(WHAT THE TASK ASKS)
Reproduce exactly the lines below from the one containing "compañero Chiquito, el perro ac" through the one containing "wushare-helpdesk@lioshutan.com", including both, and nothing else.

### SUPPLIED ENTRIES

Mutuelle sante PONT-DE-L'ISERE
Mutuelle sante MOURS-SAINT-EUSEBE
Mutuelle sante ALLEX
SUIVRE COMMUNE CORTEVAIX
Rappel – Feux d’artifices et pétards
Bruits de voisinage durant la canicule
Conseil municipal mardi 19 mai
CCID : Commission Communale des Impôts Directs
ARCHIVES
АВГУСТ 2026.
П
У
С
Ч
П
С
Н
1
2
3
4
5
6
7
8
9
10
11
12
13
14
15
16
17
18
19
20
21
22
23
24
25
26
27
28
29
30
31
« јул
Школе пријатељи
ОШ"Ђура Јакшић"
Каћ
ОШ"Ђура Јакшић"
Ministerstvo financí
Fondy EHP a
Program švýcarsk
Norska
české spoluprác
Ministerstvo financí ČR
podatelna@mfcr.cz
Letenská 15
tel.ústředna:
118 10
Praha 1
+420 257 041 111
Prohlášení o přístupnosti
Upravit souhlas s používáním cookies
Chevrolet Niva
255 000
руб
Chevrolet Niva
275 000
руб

######
### SUPPLIED ENTRIES

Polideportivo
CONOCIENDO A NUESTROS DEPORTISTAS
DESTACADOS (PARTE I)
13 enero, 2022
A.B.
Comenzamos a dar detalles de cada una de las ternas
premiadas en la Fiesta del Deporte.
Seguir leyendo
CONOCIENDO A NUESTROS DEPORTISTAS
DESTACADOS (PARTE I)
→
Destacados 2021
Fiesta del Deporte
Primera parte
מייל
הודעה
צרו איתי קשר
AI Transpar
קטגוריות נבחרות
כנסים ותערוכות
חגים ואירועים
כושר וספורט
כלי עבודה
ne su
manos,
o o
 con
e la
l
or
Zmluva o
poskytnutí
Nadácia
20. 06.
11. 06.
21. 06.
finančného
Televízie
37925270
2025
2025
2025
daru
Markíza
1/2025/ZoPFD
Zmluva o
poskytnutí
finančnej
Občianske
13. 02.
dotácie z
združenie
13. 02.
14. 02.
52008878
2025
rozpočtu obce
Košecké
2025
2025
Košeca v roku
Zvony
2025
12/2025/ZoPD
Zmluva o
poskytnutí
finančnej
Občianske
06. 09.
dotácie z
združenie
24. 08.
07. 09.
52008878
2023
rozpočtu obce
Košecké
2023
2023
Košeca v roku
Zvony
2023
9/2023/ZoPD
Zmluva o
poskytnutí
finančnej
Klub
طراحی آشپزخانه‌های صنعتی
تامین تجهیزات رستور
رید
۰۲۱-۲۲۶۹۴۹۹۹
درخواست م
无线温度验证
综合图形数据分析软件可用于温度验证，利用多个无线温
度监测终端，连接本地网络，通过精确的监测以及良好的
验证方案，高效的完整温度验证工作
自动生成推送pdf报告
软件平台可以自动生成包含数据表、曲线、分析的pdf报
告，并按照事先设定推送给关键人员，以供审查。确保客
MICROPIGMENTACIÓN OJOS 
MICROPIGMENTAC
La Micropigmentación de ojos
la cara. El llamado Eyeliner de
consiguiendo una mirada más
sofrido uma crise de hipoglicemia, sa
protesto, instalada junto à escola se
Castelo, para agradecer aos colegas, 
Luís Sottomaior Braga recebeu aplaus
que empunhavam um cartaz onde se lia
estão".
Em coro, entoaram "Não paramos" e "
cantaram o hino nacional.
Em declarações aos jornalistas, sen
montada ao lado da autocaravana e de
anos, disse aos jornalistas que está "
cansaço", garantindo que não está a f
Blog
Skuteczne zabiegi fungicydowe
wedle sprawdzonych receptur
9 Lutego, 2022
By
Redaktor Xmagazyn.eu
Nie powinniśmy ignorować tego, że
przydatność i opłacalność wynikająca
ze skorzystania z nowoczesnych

######
### SUPPLIED ENTRIES

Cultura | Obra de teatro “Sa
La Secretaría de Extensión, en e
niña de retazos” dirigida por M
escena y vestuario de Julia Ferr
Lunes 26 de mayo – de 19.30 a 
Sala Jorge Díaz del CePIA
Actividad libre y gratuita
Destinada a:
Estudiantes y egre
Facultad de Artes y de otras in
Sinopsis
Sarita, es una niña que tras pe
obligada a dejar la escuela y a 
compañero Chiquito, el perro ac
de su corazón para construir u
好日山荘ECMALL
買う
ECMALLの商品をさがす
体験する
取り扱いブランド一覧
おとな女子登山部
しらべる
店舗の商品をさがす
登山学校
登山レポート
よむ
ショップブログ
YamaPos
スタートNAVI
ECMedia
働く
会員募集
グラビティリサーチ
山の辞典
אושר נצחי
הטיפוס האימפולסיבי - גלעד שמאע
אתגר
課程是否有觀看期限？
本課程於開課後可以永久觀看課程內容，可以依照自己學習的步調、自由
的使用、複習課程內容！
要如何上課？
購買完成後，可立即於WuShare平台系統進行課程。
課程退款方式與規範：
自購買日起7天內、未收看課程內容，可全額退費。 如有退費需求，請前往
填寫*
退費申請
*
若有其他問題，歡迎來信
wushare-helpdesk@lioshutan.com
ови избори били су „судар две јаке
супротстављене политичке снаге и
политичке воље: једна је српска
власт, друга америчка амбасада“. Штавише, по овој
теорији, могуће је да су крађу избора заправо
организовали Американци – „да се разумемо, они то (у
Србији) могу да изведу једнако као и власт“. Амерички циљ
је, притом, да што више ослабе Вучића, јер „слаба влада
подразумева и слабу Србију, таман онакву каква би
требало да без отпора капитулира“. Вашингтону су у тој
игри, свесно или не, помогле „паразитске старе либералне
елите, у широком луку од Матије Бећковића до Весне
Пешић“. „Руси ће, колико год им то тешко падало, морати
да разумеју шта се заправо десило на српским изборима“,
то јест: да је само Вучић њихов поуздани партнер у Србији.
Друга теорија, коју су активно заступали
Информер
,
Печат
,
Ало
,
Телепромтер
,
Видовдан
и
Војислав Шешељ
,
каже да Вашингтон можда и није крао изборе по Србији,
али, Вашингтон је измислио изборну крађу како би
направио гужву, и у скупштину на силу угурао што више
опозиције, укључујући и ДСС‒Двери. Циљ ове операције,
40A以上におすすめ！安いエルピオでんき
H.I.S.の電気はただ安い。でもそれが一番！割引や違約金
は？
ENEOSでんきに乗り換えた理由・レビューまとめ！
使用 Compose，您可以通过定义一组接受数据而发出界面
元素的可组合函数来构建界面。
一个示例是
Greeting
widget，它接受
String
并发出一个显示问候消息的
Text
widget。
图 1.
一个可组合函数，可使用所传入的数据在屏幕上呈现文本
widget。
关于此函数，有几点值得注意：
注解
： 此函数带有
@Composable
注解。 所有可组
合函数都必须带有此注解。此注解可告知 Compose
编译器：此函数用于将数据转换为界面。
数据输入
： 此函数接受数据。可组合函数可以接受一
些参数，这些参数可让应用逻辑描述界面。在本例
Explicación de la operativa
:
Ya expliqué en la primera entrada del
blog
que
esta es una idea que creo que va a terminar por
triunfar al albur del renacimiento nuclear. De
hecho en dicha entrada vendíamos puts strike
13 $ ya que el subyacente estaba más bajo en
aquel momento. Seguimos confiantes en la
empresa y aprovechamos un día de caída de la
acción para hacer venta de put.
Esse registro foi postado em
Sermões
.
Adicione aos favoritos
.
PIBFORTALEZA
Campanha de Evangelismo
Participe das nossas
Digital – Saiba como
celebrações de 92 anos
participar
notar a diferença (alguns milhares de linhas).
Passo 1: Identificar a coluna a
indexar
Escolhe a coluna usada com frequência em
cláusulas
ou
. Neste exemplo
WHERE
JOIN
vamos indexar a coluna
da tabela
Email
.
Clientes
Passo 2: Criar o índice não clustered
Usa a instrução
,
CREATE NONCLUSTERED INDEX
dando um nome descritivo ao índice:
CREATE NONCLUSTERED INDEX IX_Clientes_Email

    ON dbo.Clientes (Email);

######

(TASK OUTPUT)
compañero Chiquito, el perro ac
de su corazón para construir u
好日山荘ECMALL
買う
ECMALLの商品をさがす
体験する
取り扱いブランド一覧
おとな女子登山部
しらべる
店舗の商品をさがす
登山学校
登山レポート
よむ
ショップブログ
YamaPos
スタートNAVI
ECMedia
働く
会員募集
グラビティリサーチ
山の辞典
אושר נצחי
הטיפוס האימפולסיבי - גלעד שמאע
אתגר
課程是否有觀看期限？
本課程於開課後可以永久觀看課程內容，可以依照自己學習的步調、自由
的使用、複習課程內容！
要如何上課？
購買完成後，可立即於WuShare平台系統進行課程。
課程退款方式與規範：
自購買日起7天內、未收看課程內容，可全額退費。 如有退費需求，請前往
填寫*
退費申請
*
若有其他問題，歡迎來信
wushare-helpdesk@lioshutan.com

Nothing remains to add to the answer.